Task requirements =>
Only an exact repetition of the lines from the one that holds "Möglichkeit zu geben, sich von Ballast zu" to the end of the records is wanted.
::: Record set
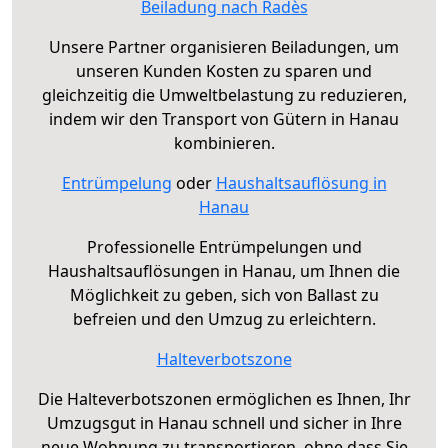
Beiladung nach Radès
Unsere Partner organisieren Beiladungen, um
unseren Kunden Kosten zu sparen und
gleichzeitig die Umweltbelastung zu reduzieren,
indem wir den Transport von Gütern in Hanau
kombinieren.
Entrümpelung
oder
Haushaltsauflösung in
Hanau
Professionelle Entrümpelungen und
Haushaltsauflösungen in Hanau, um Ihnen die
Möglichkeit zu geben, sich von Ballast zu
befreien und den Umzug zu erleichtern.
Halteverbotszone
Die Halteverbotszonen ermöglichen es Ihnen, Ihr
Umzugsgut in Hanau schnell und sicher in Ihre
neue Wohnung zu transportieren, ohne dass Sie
::::::
Result =>
Möglichkeit zu geben, sich von Ballast zu
befreien und den Umzug zu erleichtern.
Halteverbotszone
Die Halteverbotszonen ermöglichen es Ihnen, Ihr
Umzugsgut in Hanau schnell und sicher in Ihre
neue Wohnung zu transportieren, ohne dass Sie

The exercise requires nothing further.